M.V.: Interessantes suas listas. Elas fogem totalmente do senso comum, de nomear filmes como Poderoso Chefão, 2001, entre outros...

6) Fale um pouco sobre os seus próximos projetos. 

M.I.: Tenho vários projetos, mostras de cinema, livros, filmes. Mas não gosto de falar sobre o que pretendo fazer, porque não sei se, de fato, conseguirei realizá-los, nem como isso acontecerá. Provavelmente não conseguirei fazer nem 10% do que gostaria ou sonho em realizar.

Mas isso não me desanima nem me desmotiva, porque o pouco que venho conseguindo concretizar me orgulha. Parece-me algo digno, que contribui não apenas para mim, mas que planta uma semente, mesmo que frágil, mesmo que eu não saiba exatamente para onde ela vai.

7) Ao olhar para sua trajetória, qual aprendizado considera mais valioso e gostaria de compartilhar?

M.I.: Não gosto muito dessa ideia de “compartilhar aprendizados”. Não quero servir de exemplo para ninguém. Minha vida foi apenas a forma que encontrei de vivê-la. O que venho procurando fazer, já há alguns anos, é exercer uma militância a favor da arte, da cultura, especificamente do cinema, como forma de estar no mundo.

Muitas vezes, vivemos de forma tão apressada e corrida que mal temos tempo de contemplar o mundo à nossa volta, de refletir sobre nossa existência, de ouvir o canto dos pássaros, o som do vento balançando a copa das árvores.  O papel do cinema é nos fazer perceber tudo isso. Acredito que essa é justamente a função da arte: nos fazer ver o mundo como uma experiência sensível, ampliar os caminhos da nossa sensibilidade, nos permitir viver outras experiências, e nos aceitar como verdadeiramente somos. Aceitar a si mesmo é um desafio. Aceitar o outro como ele é, talvez seja ainda mais.

O verdadeiro desafio é sermos nós mesmos, e não aquilo que querem que sejamos (nossa família, nossos chefes etc.). Para isso, é fundamental ter acesso à diversidade. Entrar em contato com outras culturas, com outros modos de ser, perceber que há pessoas que pensam e vivem de maneira diferente da nossa, e que isso não as torna melhores nem piores.

Trata-se de respeitar e conviver com a diferença. Ouvir. Respirar.

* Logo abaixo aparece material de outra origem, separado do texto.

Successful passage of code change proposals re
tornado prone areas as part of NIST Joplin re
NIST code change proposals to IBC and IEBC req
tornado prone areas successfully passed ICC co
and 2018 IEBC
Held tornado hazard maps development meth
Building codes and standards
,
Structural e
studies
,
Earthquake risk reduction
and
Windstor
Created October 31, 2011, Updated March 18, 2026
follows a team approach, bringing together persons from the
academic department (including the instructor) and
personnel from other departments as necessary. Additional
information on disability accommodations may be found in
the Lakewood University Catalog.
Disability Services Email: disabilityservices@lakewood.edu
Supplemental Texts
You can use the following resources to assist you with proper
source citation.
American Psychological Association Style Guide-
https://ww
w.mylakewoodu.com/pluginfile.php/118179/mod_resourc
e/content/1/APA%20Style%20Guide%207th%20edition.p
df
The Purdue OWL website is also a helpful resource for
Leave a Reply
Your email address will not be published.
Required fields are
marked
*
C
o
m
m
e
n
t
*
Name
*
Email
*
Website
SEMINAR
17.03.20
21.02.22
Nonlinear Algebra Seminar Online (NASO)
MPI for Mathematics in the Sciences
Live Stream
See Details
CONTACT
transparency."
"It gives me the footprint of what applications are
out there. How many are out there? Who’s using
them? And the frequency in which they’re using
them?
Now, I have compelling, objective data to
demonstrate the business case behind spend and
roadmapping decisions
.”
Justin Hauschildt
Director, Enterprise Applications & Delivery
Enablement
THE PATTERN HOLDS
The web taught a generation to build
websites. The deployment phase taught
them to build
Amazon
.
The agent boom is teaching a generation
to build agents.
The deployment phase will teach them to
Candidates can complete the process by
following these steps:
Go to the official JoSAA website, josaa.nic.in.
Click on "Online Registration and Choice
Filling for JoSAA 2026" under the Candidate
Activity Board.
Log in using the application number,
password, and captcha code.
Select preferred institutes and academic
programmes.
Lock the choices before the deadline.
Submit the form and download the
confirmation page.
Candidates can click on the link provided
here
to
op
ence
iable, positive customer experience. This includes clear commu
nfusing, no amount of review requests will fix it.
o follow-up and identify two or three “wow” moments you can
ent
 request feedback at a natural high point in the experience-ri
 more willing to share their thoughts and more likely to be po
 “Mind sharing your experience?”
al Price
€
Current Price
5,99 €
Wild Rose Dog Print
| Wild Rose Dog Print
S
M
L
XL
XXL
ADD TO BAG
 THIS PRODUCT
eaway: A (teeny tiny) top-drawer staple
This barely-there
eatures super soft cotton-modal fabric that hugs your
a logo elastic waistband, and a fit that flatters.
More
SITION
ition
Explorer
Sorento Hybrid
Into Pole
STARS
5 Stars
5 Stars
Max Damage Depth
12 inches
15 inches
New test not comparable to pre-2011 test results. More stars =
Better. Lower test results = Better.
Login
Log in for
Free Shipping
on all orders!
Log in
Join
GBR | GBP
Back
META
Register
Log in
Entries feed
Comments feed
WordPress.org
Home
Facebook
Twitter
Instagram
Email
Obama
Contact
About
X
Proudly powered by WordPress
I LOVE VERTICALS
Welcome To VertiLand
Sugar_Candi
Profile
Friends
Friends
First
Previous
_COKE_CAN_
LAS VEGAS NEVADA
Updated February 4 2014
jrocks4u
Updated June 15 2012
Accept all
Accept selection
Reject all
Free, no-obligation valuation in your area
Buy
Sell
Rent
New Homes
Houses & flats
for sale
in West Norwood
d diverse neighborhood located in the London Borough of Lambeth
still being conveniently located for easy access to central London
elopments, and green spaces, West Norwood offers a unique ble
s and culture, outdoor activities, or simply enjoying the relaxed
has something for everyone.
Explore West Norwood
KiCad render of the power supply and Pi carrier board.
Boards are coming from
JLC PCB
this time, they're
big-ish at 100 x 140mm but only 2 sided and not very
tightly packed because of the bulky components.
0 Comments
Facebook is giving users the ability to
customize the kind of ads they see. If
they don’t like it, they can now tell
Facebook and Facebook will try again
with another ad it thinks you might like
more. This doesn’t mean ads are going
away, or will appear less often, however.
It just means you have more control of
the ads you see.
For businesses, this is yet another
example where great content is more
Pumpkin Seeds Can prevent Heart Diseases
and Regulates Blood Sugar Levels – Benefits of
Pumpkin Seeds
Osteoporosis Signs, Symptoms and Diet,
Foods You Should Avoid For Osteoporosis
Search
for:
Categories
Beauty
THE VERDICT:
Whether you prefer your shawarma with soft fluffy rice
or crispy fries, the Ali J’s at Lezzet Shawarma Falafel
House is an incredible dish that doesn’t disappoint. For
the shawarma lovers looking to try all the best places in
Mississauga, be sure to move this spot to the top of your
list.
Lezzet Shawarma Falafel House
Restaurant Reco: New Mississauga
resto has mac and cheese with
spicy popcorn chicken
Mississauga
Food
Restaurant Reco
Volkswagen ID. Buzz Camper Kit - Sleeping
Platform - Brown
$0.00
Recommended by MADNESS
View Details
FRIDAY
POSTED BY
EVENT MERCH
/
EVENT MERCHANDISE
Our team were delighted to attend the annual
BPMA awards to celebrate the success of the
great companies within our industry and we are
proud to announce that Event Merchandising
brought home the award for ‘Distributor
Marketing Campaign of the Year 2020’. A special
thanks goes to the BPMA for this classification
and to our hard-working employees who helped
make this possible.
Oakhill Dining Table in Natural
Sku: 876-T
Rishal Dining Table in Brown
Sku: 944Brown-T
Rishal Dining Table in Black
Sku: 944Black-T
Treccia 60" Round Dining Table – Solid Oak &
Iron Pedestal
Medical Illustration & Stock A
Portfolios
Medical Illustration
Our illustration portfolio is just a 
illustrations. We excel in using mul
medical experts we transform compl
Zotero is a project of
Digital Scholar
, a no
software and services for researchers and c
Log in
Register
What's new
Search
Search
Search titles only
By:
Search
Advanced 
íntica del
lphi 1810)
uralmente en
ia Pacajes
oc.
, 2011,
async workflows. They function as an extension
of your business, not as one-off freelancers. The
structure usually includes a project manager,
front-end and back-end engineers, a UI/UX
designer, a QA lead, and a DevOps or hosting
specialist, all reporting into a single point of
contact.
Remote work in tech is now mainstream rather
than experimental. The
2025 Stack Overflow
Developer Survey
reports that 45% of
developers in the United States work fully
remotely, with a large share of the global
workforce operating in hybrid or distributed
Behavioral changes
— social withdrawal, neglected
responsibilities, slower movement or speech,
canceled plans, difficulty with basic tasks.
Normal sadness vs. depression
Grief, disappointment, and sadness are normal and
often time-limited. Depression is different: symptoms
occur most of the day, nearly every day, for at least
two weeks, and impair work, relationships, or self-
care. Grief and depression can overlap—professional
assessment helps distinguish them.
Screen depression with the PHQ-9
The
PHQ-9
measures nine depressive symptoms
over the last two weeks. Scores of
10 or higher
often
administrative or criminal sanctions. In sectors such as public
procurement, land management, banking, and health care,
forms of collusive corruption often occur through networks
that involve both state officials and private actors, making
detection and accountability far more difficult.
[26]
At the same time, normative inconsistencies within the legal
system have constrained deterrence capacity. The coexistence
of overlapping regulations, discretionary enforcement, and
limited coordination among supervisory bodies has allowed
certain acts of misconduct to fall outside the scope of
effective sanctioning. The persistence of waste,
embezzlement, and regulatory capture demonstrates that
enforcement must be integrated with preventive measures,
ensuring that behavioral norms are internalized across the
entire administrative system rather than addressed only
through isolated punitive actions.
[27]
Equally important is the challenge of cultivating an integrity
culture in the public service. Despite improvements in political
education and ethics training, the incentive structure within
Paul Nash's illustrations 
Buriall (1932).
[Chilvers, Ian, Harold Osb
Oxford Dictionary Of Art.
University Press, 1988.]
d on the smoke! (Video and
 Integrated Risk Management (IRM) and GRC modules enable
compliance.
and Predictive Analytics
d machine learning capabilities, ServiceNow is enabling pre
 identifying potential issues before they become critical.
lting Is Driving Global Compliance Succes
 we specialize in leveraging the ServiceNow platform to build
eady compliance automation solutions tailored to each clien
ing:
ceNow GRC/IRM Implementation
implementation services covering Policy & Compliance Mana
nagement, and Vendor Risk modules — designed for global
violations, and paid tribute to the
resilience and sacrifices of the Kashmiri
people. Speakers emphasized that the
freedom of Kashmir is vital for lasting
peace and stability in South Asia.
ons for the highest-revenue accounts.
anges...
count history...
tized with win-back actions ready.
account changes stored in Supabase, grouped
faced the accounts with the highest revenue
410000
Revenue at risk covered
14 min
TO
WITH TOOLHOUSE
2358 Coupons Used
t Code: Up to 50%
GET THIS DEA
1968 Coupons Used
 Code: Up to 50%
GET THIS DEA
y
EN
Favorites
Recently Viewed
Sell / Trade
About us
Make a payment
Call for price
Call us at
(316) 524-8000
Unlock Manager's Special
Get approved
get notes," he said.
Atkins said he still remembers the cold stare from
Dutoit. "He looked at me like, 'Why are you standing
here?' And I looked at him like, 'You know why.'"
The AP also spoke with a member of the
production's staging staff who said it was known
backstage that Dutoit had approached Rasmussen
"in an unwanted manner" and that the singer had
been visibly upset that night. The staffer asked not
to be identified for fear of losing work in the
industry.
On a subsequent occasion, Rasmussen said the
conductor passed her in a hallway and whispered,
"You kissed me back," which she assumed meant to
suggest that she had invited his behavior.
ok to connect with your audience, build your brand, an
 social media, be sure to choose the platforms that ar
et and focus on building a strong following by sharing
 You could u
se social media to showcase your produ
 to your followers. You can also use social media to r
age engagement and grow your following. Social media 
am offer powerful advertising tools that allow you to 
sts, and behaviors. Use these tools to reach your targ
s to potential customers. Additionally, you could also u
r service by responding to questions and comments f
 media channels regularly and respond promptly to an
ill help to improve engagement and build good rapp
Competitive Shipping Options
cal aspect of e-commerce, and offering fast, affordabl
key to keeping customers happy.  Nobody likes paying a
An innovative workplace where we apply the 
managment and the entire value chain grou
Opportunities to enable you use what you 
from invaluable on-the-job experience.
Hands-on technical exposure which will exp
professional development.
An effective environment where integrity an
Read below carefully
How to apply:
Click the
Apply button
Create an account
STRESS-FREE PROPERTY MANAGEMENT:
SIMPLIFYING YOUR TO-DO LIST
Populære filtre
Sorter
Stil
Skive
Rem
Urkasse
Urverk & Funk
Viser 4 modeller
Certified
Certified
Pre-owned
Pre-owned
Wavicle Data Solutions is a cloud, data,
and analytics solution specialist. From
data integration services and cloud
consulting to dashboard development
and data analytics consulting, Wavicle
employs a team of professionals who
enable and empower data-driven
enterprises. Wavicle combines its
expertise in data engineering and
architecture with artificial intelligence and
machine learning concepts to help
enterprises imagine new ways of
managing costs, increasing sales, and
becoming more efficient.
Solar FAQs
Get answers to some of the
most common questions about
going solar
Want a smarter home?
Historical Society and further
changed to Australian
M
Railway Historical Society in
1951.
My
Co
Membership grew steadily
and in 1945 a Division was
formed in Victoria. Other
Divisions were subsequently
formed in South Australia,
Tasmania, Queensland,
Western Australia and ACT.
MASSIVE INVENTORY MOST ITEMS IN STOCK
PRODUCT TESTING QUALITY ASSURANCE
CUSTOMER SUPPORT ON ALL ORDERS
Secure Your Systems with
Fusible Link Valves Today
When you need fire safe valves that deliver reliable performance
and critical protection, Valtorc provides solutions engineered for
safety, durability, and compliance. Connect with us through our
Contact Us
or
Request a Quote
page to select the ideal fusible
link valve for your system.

Entender que não precisamos torcer pelo mesmo time de futebol, ouvir as mesmas músicas, ver os mesmos filmes, ter a mesma orientação sexual ou seguir a mesma religião. Podemos e devemos ter o direito de escolha. Podemos viver e pensar de forma autêntica, sem sermos meros zumbis.

É preciso entender que o mundo é um processo histórico, uma construção baseada nos olhares dos “vencedores”, que muitas vezes esmagam os “vencidos”. Que possamos sair da nossa zona de conforto e nos abrir a outras experiências. E compreender que a liberdade não é viver como quisermos a qualquer custo, mas também reconhecer nossos próprios limites e os limites do outro. Ser como somos, sem ferir o outro.

Acredito (talvez romanticamente) que o cinema pode contribuir com esse processo de luta, com esse engajamento humano por uma outra forma de existência. Essa é a minha utopia.

M.V.: Obrigado. A gente se vê nos festivais.